_What is required:_ Lines outside the range are not wanted. Give again exactly the lines between the line holding "You are a GUI" and the line holding "Letter R Worksheets (209, 173)", inclusive, from the listing below.

_Task input:_
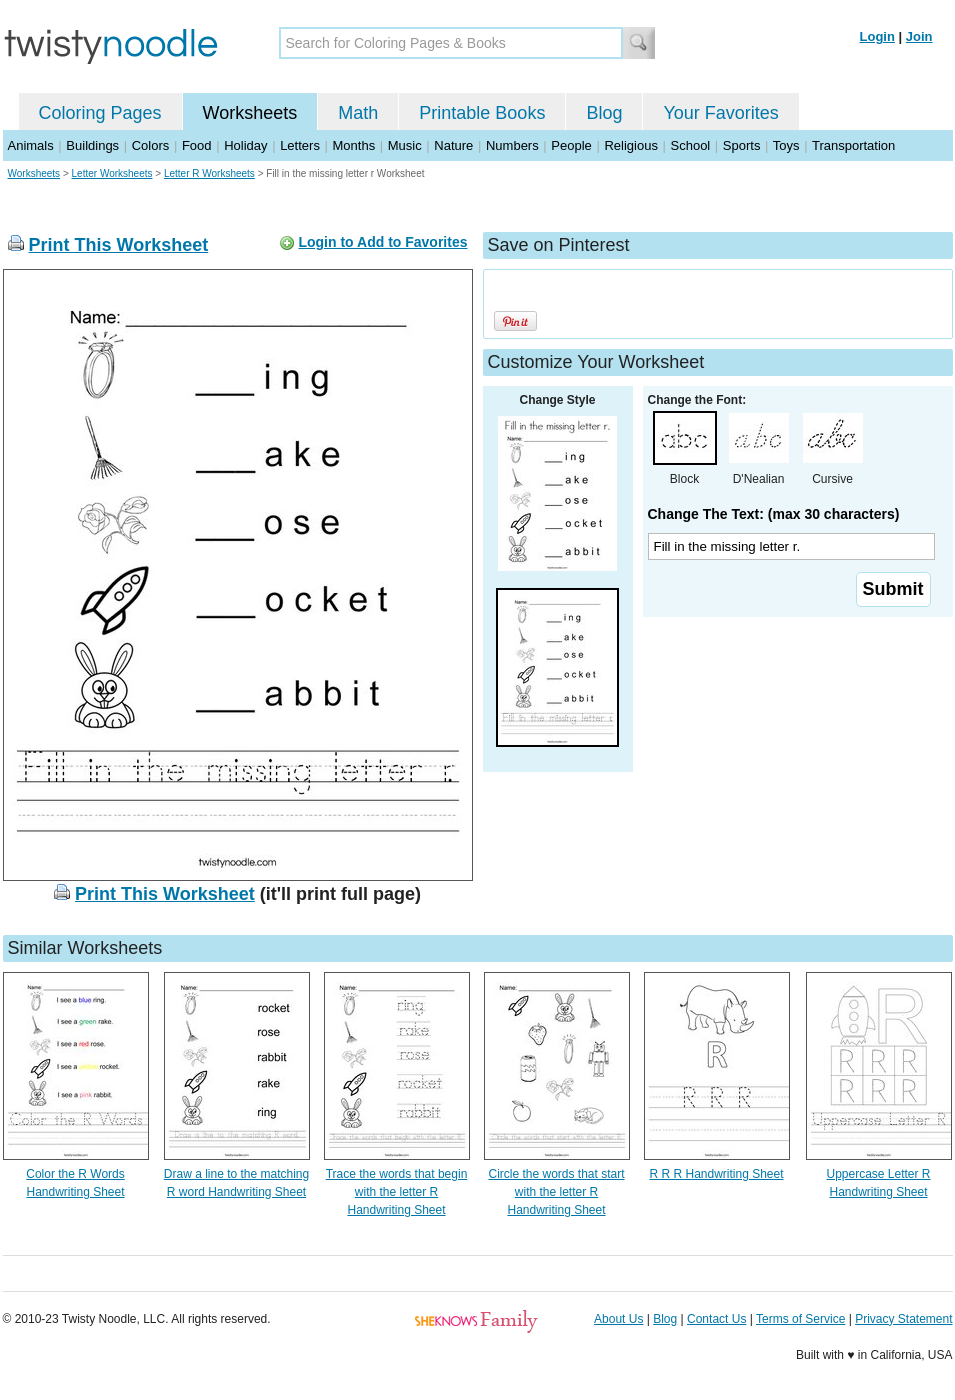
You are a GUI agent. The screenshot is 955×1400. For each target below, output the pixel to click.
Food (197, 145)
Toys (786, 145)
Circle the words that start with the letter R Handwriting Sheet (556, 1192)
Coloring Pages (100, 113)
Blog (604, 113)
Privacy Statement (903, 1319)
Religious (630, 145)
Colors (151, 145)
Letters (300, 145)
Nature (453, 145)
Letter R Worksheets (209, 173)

* * *

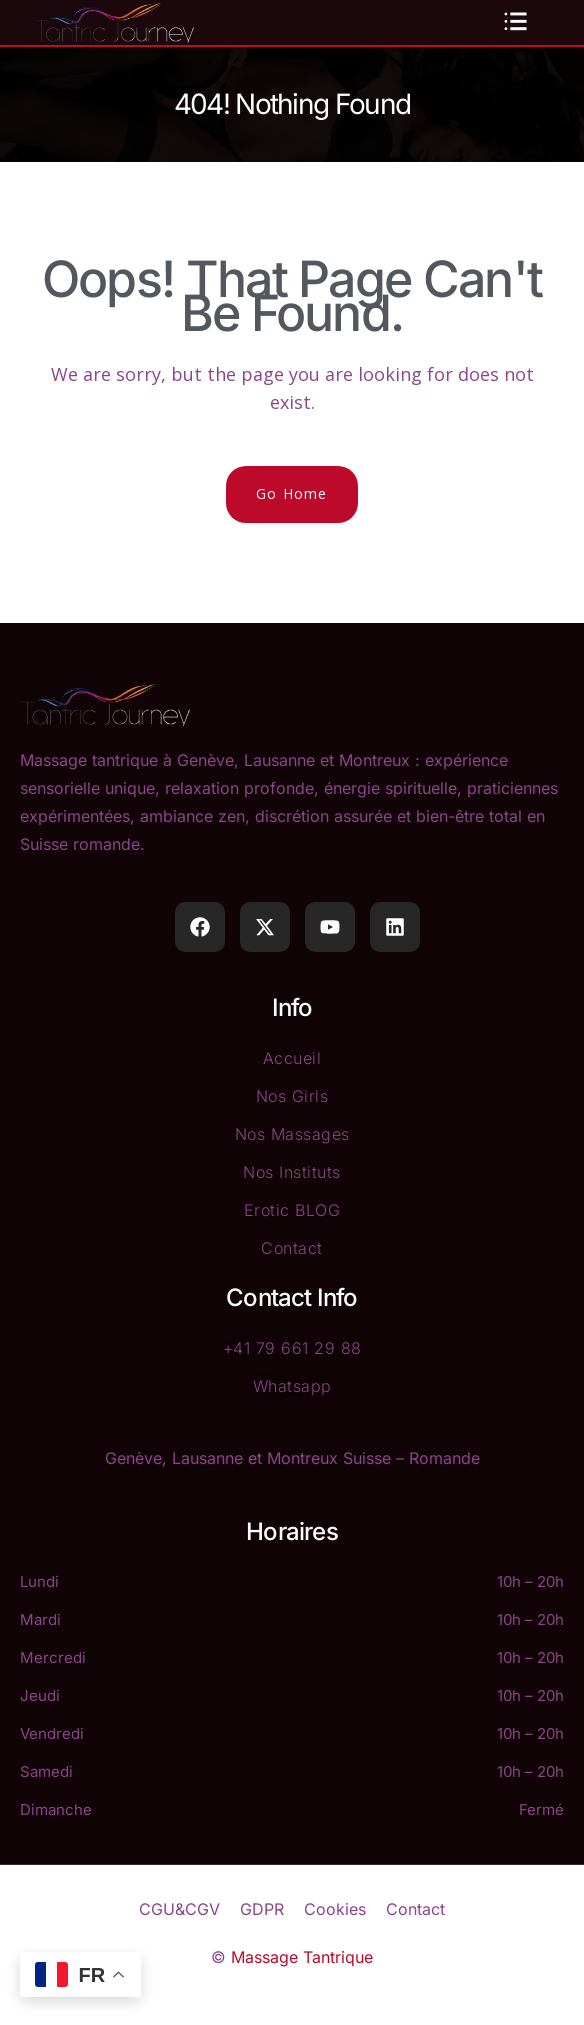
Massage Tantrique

_Solution for this problem:_
You are a GUI agent. The screenshot is 955×1400. For each target below, output the pixel to click.
Food (197, 145)
Toys (786, 145)
Circle the words that start with the letter R Handwriting Sheet (556, 1192)
Coloring Pages (100, 113)
Blog (604, 113)
Privacy Statement (903, 1319)
Religious (630, 145)
Colors (151, 145)
Letters (300, 145)
Nature (453, 145)
Letter R Worksheets (209, 173)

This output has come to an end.